Tally the lines of the listing that contain the string "obsługi". Give the number and nothing else.

----- Data shown

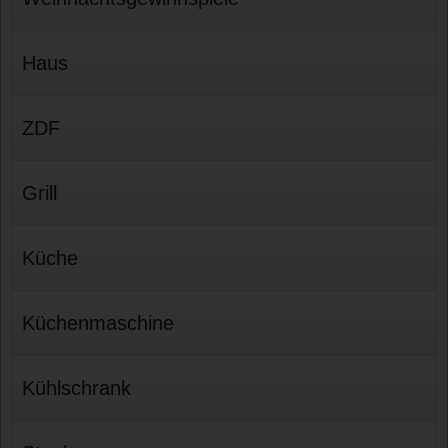
Haus
ZDF
Grill
Küche
Küchenmaschine
Kühlschrank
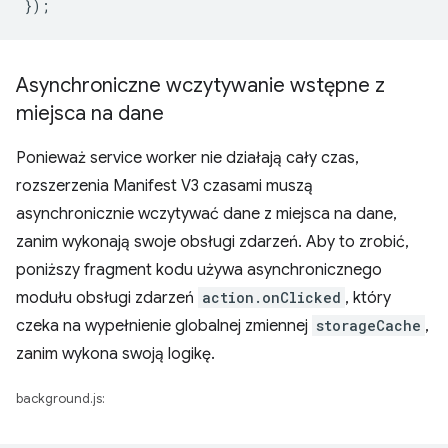
});
Asynchroniczne wczytywanie wstępne z
miejsca na dane
Ponieważ service worker nie działają cały czas,
rozszerzenia Manifest V3 czasami muszą
asynchronicznie wczytywać dane z miejsca na dane,
zanim wykonają swoje obsługi zdarzeń. Aby to zrobić,
poniższy fragment kodu używa asynchronicznego
modułu obsługi zdarzeń
action.onClicked
, który
czeka na wypełnienie globalnej zmiennej
storageCache
,
zanim wykona swoją logikę.
background.js:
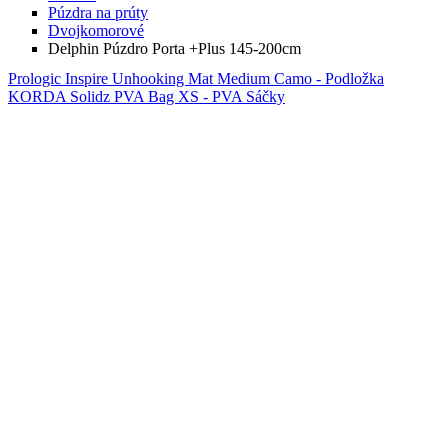
Púzdra na prúty
Dvojkomorové
Delphin Púzdro Porta +Plus 145-200cm
Prologic Inspire Unhooking Mat Medium Camo - Podložka
KORDA Solidz PVA Bag XS - PVA Sáčky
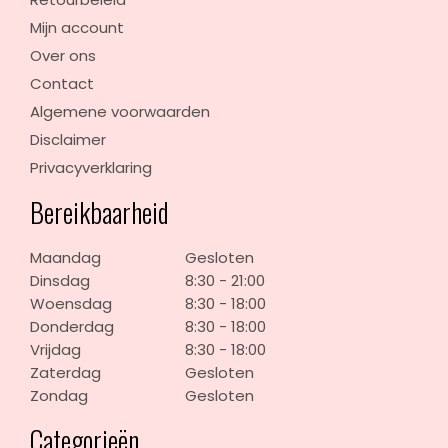
Mijn account
Over ons
Contact
Algemene voorwaarden
Disclaimer
Privacyverklaring
Bereikbaarheid
Maandag
Gesloten
Dinsdag
8:30 - 21:00
Woensdag
8:30 - 18:00
Donderdag
8:30 - 18:00
Vrijdag
8:30 - 18:00
Zaterdag
Gesloten
Zondag
Gesloten
Categorieën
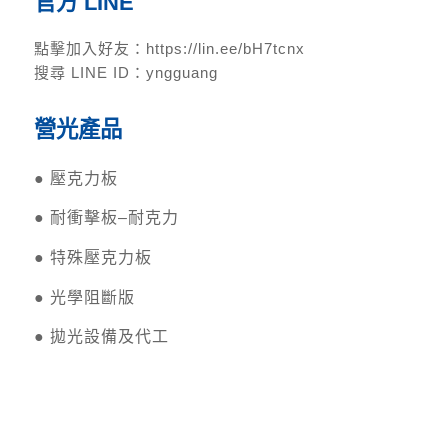
官方 LINE
點擊加入好友：
https://lin.ee/bH7tcnx
搜尋 LINE ID：yngguang
營光產品
●
壓克力板
●
耐衝擊板–耐克力
●
特殊壓克力板
●
光學阻斷版
●
拋光設備及代工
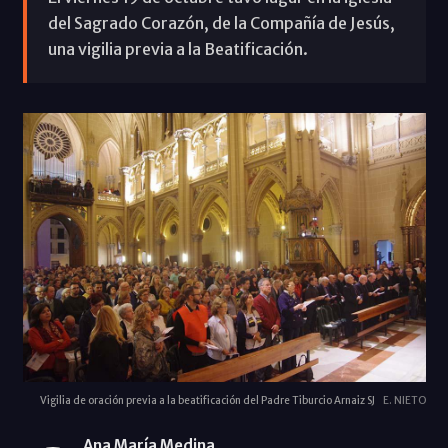
del Sagrado Corazón, de la Compañía de Jesús,
una vigilia previa a la Beatificación.
Vigilia de oración previa a la beatificación del Padre Tiburcio Arnaiz SJ
E. NIETO
Ana María Medina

----------

**Exercise response:** 2